# DATA FOR REVIEW
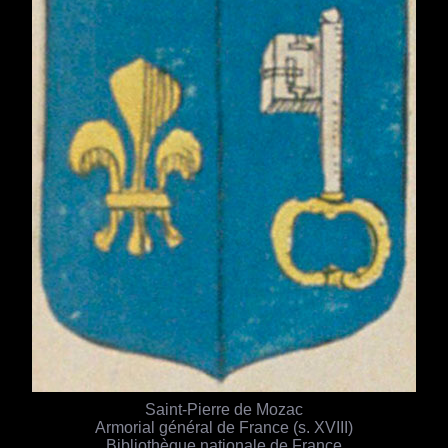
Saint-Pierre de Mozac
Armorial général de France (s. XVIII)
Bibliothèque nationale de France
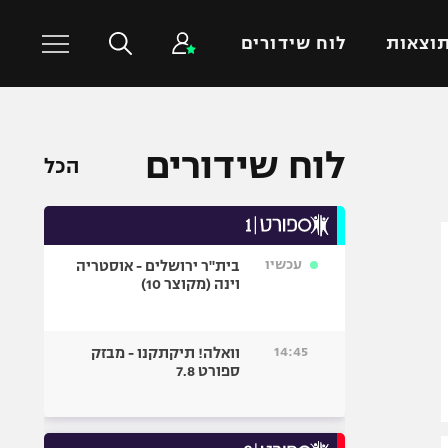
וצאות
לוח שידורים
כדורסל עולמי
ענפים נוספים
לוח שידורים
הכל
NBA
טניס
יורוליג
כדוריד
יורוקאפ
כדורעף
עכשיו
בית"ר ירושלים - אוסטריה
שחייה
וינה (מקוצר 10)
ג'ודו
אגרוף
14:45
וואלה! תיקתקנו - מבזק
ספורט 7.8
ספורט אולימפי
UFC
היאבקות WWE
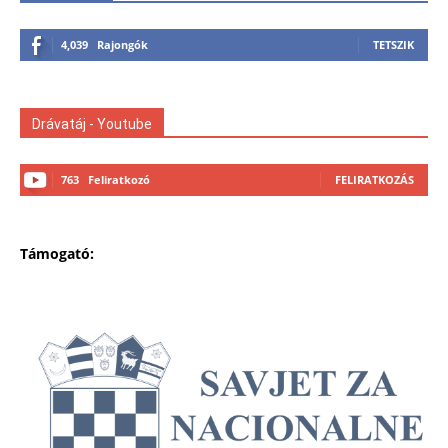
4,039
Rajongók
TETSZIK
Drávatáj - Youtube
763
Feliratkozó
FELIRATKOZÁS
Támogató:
...
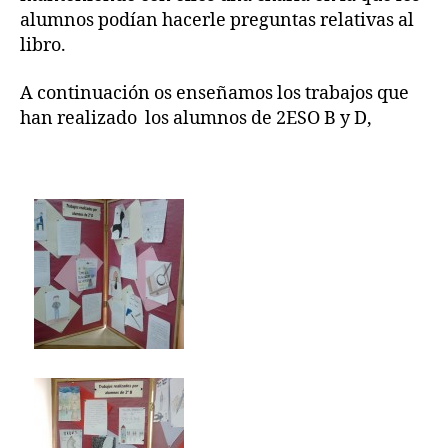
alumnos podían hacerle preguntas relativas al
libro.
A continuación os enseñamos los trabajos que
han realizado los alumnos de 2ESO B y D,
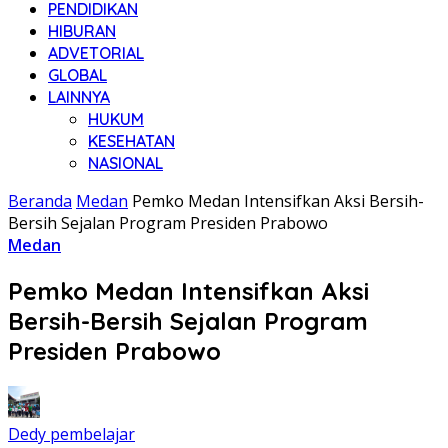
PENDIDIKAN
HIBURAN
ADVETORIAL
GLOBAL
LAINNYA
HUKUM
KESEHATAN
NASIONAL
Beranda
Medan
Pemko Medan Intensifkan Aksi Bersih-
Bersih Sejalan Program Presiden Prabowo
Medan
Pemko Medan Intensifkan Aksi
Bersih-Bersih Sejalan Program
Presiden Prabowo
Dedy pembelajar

# PROBLEM REQUIREMENTS
Which lines above contain the word "Medan"? Copy each one.

# ANSWER AREA
Medan
Pemko Medan Intensifkan Aksi Bersih-
Medan
Pemko Medan Intensifkan Aksi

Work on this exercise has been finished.